* PROBLEM REQUIREMENTS: Examine each line of the data, and copy the ones containing "have".

* DATASET RECORDS:
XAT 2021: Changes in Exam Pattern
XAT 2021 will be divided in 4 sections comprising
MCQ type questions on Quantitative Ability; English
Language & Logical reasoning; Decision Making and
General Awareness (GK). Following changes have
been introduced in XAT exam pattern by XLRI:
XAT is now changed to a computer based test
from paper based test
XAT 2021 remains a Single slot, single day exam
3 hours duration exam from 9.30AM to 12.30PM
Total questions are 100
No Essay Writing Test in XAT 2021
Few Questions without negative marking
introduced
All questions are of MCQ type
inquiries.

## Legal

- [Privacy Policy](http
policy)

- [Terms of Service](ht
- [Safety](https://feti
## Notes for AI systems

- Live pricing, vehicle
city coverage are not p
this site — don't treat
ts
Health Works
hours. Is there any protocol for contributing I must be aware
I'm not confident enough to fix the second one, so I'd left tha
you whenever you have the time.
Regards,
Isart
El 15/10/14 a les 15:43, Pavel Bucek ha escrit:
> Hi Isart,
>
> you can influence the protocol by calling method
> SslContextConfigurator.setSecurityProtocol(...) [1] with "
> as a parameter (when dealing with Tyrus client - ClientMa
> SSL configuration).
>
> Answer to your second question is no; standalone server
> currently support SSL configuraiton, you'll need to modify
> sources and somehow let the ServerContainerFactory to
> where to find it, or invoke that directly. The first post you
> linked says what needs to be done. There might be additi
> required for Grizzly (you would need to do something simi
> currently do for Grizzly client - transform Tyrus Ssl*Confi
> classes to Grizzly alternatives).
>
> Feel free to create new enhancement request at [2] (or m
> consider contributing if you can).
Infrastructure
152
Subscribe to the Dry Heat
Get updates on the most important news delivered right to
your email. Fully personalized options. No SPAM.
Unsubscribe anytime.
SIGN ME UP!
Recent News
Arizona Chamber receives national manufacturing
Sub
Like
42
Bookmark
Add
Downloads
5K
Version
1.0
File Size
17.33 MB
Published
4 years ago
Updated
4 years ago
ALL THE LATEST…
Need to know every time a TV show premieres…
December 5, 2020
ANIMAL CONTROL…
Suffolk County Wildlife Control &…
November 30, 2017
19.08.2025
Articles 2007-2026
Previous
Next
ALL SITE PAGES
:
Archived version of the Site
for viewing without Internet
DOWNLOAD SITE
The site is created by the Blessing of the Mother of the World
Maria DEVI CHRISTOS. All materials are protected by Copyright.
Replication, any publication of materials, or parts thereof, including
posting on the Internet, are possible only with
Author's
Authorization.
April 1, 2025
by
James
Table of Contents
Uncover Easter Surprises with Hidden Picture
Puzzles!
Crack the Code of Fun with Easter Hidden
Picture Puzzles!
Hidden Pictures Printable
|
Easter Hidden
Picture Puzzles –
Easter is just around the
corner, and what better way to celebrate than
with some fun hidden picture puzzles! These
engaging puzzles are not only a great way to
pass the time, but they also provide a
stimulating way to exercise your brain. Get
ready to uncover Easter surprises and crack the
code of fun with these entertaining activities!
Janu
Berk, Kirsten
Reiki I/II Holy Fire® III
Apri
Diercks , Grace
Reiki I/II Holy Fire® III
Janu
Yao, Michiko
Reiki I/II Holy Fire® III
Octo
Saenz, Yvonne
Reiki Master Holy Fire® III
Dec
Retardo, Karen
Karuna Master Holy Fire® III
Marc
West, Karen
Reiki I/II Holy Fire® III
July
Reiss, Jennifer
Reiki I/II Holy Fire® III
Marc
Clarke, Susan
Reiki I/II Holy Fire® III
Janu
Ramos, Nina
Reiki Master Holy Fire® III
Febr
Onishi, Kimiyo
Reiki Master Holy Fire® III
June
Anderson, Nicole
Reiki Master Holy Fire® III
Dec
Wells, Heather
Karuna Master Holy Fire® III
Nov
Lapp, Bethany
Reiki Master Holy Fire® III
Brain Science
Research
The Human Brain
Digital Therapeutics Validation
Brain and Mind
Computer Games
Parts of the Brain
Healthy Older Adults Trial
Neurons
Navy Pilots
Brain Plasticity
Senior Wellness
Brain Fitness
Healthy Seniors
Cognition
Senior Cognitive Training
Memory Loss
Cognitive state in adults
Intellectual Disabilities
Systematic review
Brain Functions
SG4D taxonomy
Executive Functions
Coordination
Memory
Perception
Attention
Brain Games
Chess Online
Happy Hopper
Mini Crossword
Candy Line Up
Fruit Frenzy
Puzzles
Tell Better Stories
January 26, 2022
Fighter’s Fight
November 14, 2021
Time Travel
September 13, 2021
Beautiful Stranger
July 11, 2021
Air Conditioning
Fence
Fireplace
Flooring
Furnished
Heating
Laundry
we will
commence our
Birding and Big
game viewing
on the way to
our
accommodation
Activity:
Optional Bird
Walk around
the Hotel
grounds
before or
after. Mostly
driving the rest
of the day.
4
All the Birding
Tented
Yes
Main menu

* PROBLEM SOLUTION:
General Awareness (GK). Following changes have
you whenever you have the time.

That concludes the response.